Homan, who for months has pressed New York and other sanctuary jurisdictions to change their laws and cooperate with federal enforcement officers, said he would “put more agents in New York City” following last weekend’s shooting.
ICE officials did not respond to subsequent questions about what enhanced enforcement in New York City would look like. Los Angeles’ Democratic Mayor Karen Bass called the stepped-up enforcement there a “reign of terror.” That action, featuring masked ICE agents, National Guard members and federal troops, has resulted in the arrests of nearly 3,000 immigrants since early June.
Approximately 412,000 undocumented immigrants live in New York City, according to a 2023 report by the Mayor’s Office of Immigrant Affairs. Additionally, in recent months the Trump administration has withdrawn legal authorization for hundreds of thousands of immigrants previously permitted to remain in the country under various parole programs.
The policy experts and others said enforcement efforts in New York would potentially be greater than those recently seen in Los Angeles, due to recent passage of President Donald Trump’s newly signed domestic policy law, which earmarks some $170 billion for immigration and border enforcement.

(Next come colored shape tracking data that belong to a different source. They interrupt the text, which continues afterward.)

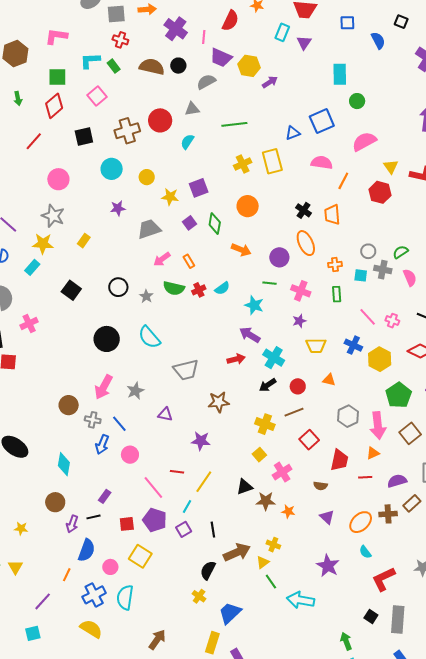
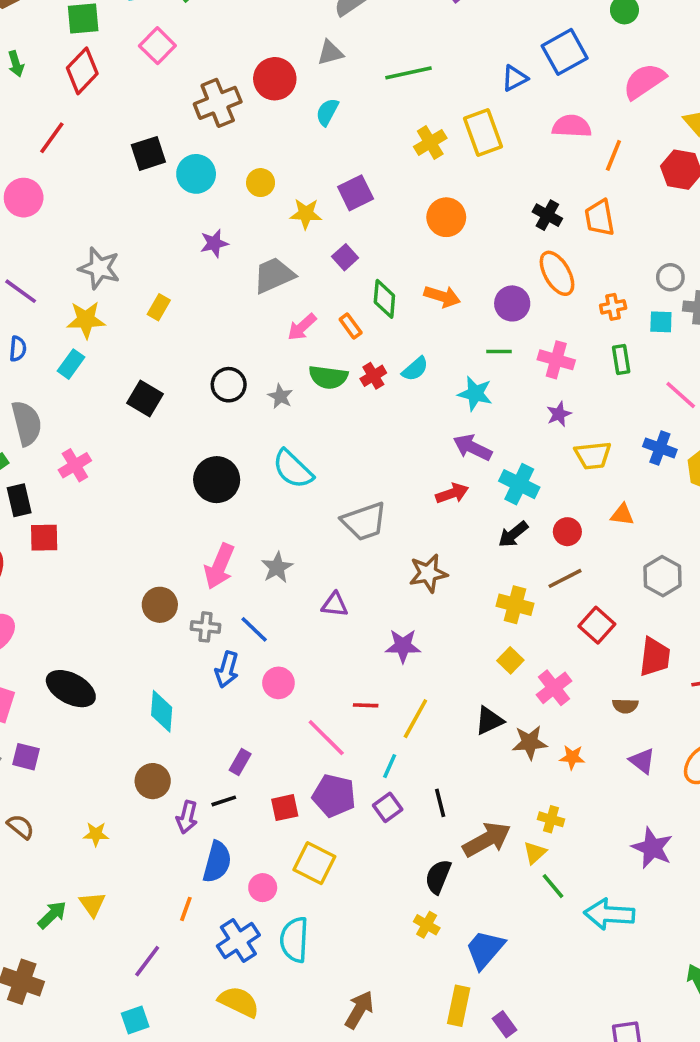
black square: (84, 136) -> (148, 153), moved
pink circle: (58, 179) -> (24, 198), moved
green diamond: (215, 224) -> (384, 299), moved

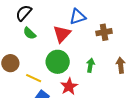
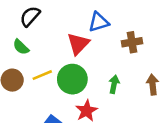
green semicircle: (29, 33) -> (21, 47), moved
yellow line: (34, 78) -> (42, 75), moved, turned -49

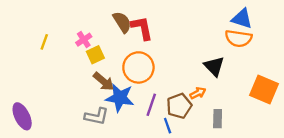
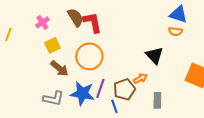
orange semicircle: (238, 38) -> (175, 31), size x0.6
pink cross: (84, 40) -> (42, 22), moved
blue star: (120, 98) -> (82, 93), moved

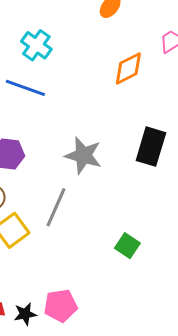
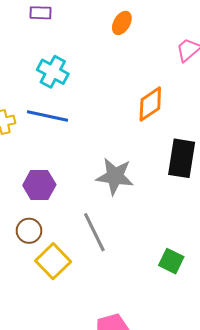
orange diamond: (128, 68) -> (150, 104), moved
gray line: (56, 207) -> (94, 232), turned -42

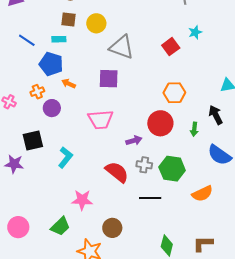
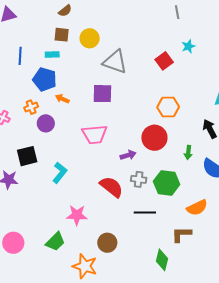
blue line: (27, 40) -> (20, 56), turned 60
green arrow: (194, 129) -> (188, 152), moved
brown L-shape: (203, 244) -> (181, 234), moved

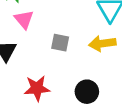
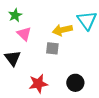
yellow arrow: (102, 43) -> (62, 30), moved

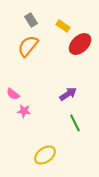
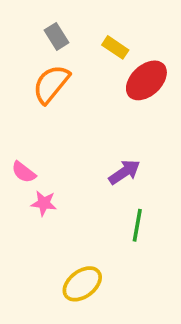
green line: (75, 123) -> (137, 225), turned 36

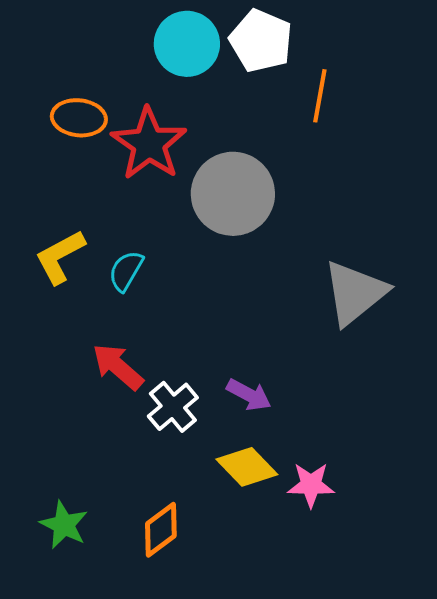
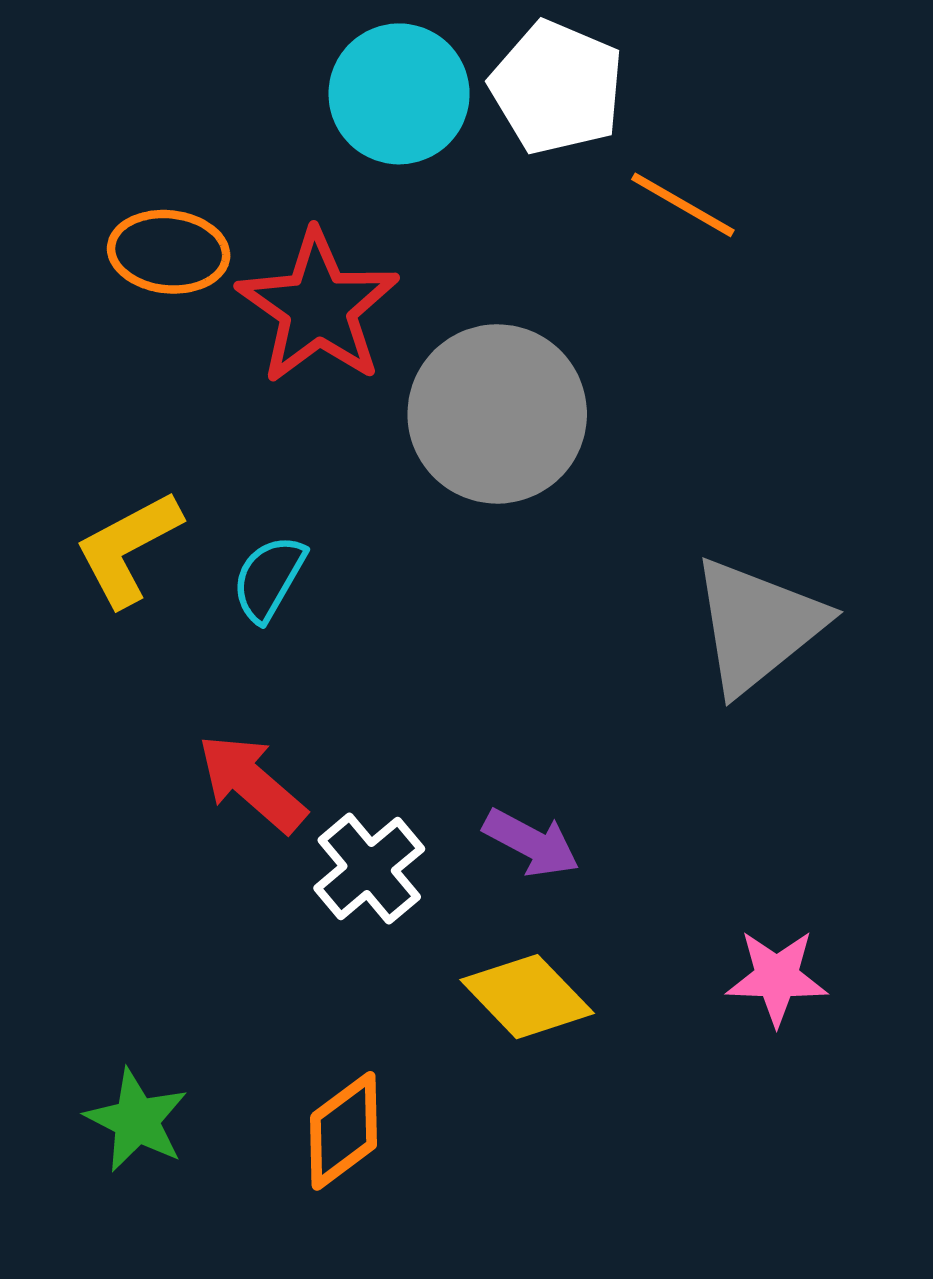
orange line: (320, 96) -> (683, 205), turned -70
pink star: (311, 485) -> (777, 977), moved

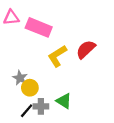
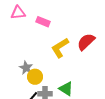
pink rectangle: (39, 27) -> (43, 22), size x0.6

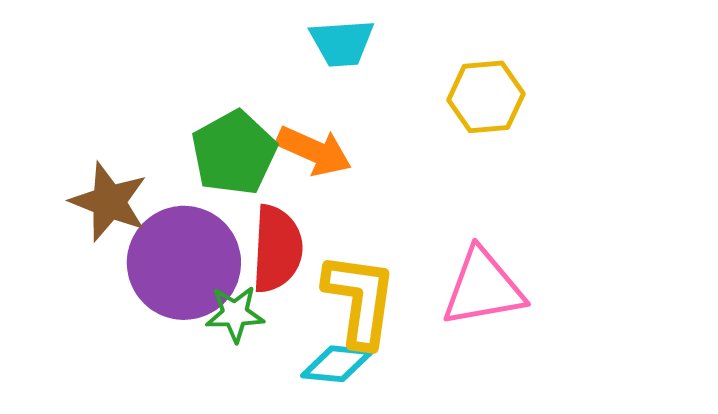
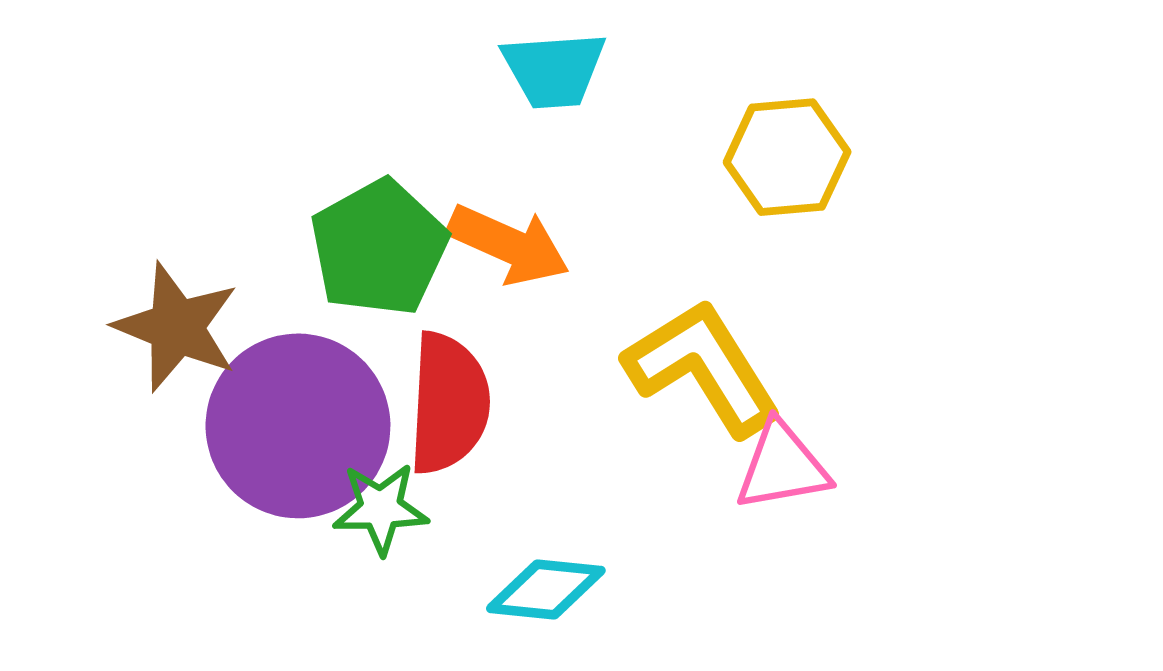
pink triangle: (483, 288) -> (782, 466), size x0.7
yellow L-shape: (360, 300) -> (703, 368), moved, turned -40

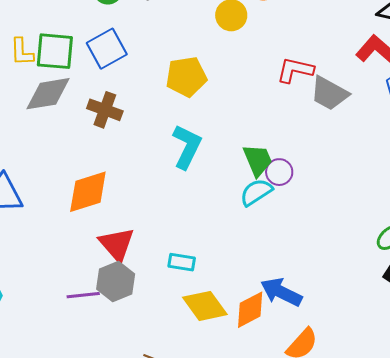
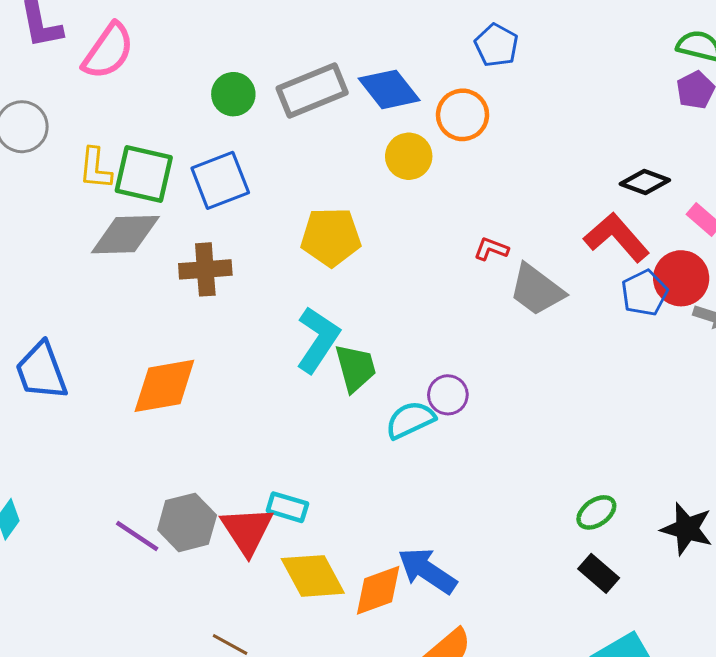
red L-shape: (295, 70) -> (491, 249), size x0.6
brown cross: (105, 110) -> (205, 269), turned -32
green trapezoid: (258, 160) -> (355, 368), moved
red triangle: (117, 244) -> (247, 530), moved
purple line: (83, 295) -> (137, 536), turned 32

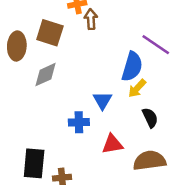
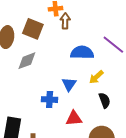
blue semicircle: (132, 67) -> (82, 53), moved, turned -110

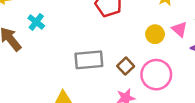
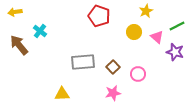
yellow circle: (155, 34) -> (134, 32), moved
pink circle: (156, 75) -> (138, 74), size x0.6

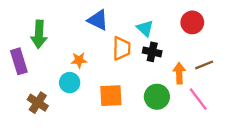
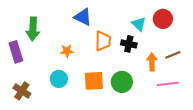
cyan triangle: (145, 28) -> (139, 24), moved
cyan circle: (70, 83) -> (59, 79), moved
green circle: (157, 97) -> (122, 82), moved
pink line: (198, 99) -> (168, 84), turned -60
brown cross: (38, 103) -> (22, 91), moved

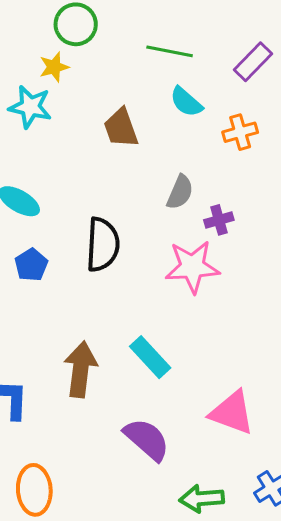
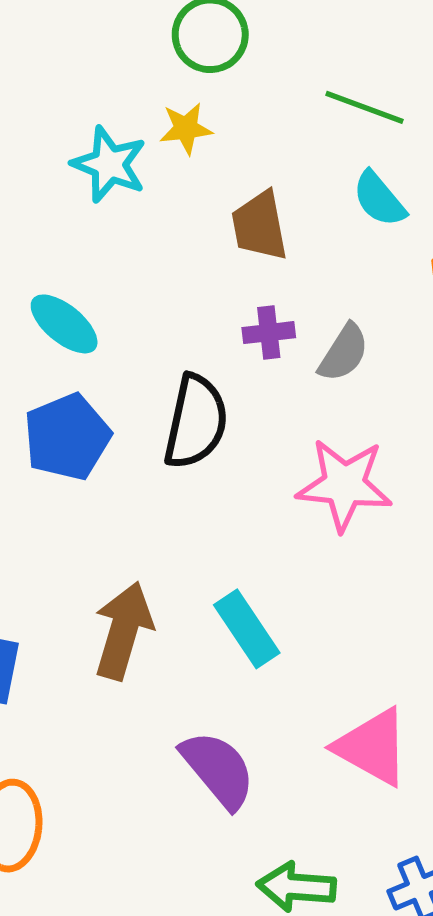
yellow star: (54, 67) -> (186, 128), moved
purple cross: (219, 220) -> (269, 333), moved
blue pentagon: (31, 265) -> (67, 437), size x1.5

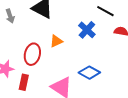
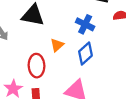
blue diamond: (89, 73) -> (85, 53), moved, turned -55

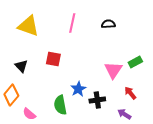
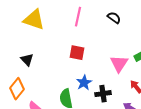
black semicircle: (108, 24) -> (114, 18), turned 40
red square: (53, 59) -> (77, 53), moved

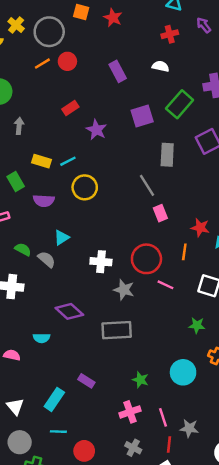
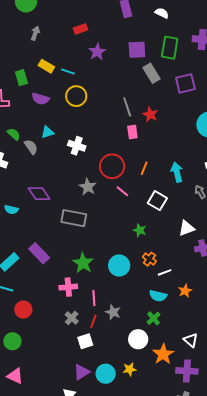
green rectangle: (180, 104) -> (170, 48), turned -45
gray rectangle: (167, 155) -> (152, 73), moved, turned -48
cyan line: (68, 161) -> (68, 72), turned 32
red star: (200, 228) -> (150, 114), moved
white cross: (101, 262) -> (77, 146), moved
green star: (140, 380) -> (83, 263), size x1.5
purple rectangle: (86, 381) -> (39, 253), size x1.5
gray cross: (133, 448) -> (72, 318), moved

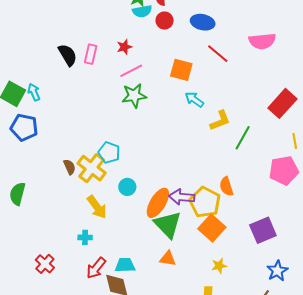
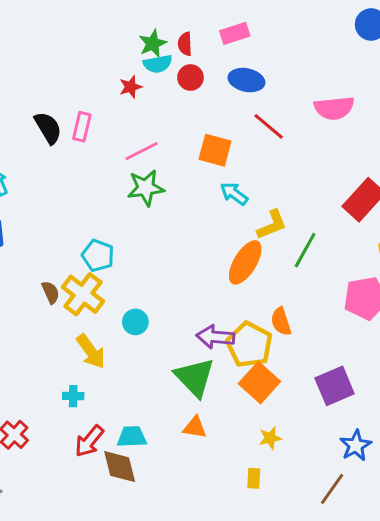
red star: (124, 47) -> (131, 87), moved
cyan pentagon: (109, 153) -> (98, 256), moved
orange ellipse: (158, 203) -> (245, 262), moved

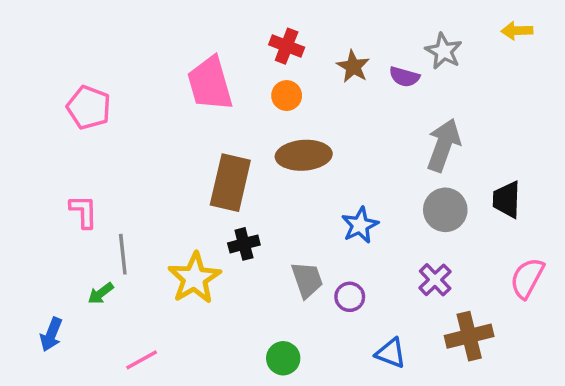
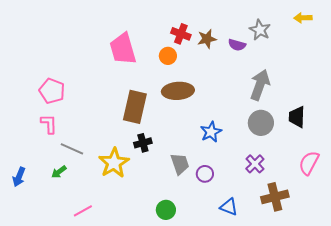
red cross: (287, 46) -> (181, 34), moved
brown star: (353, 67) -> (207, 39), turned 30
pink pentagon: (89, 107) -> (52, 91), moved
gray line: (123, 254) -> (72, 149), turned -60
blue arrow: (51, 334) -> (19, 177), moved

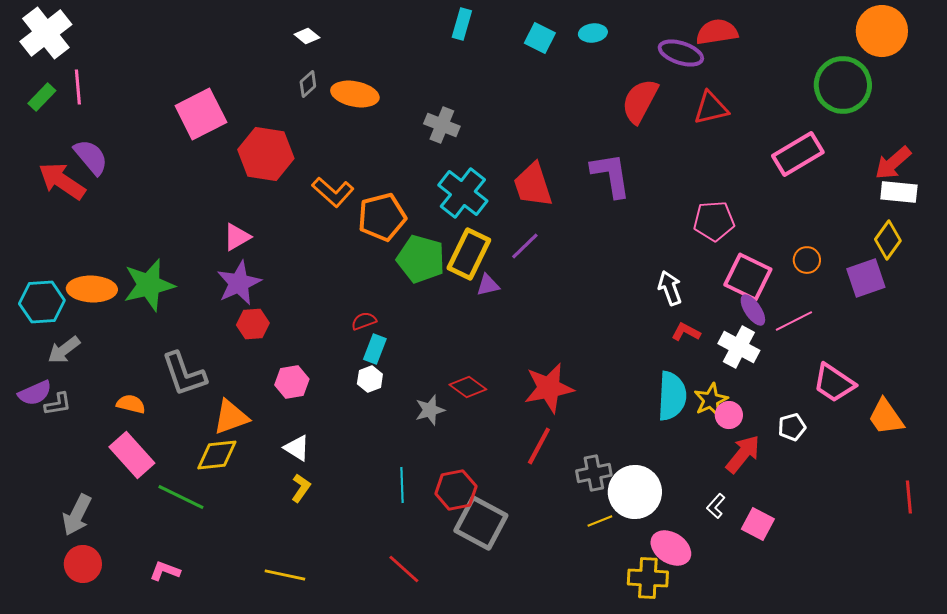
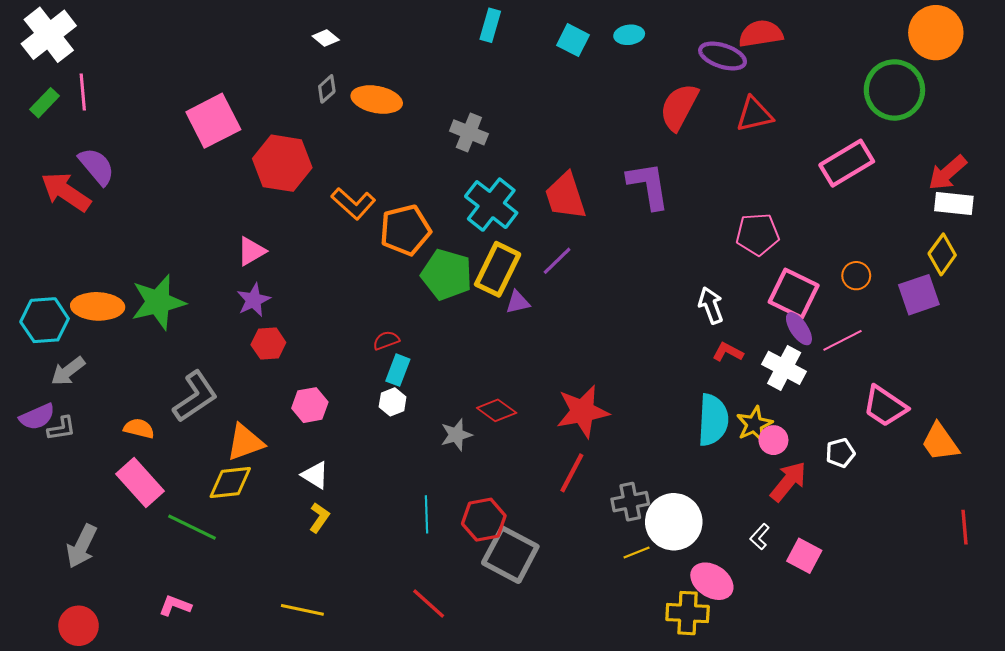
purple star: (239, 283) -> (254, 300), size x0.7
gray L-shape: (184, 374) -> (195, 397), turned -105
red circle: (83, 564) -> (79, 626), moved

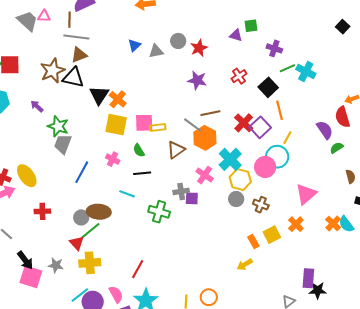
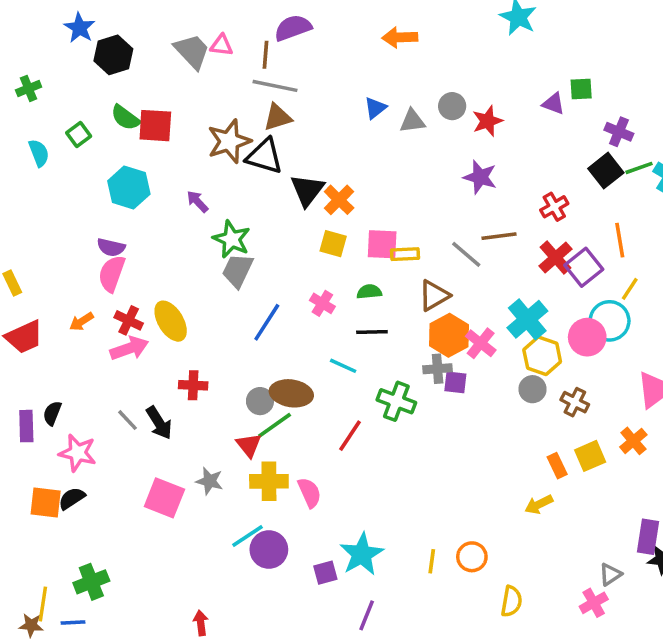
red cross: (239, 76) -> (554, 207), moved
black square: (268, 87) -> (606, 171), moved
yellow square: (116, 125) -> (333, 244), size x0.7
orange hexagon: (205, 138) -> (449, 335), moved
green semicircle: (139, 150) -> (369, 292), turned 112
black arrow: (25, 260) -> (159, 423), moved
red line: (138, 269) -> (350, 436), moved
pink semicircle: (116, 294) -> (309, 493), moved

Bier, of the Cato Institute, said the resources available to ICE as a result of the law “are an order of magnitude” bigger than the agency previously had, allowing it to vastly expand the number of enforcement agents on the ground.
According to the Department of Homeland Security, the law provides for the hiring of 10,000 new ICE agents and 80,000 new ICE beds.
The 42-year-old CBP officer who was shot was in stable condition following the shooting, according to DHS. The federal agency stated that the two suspects in the attack had criminal histories that included armed robbery, thefts and reckless driving.
Mayor Eric Adams said at a Tuesday press conference that existing sanctuary laws contributed to such violent incidents and called on the City Council to change them.
“We need to examine parts of our laws that allow extremely dangerous people to go in and out of our criminal justice system,” Adams said.
Muzaffar Chishti, a senior fellow at the Migration Policy Institute, said “flooding the zone” is not a legal term, so experts could only speculate on what the administration actually has in mind.
“ I believe they mean something like a very highly publicized operation,” Chishti said, “and they clearly want to do one in a blue city. That has now become an obsession of this administration.”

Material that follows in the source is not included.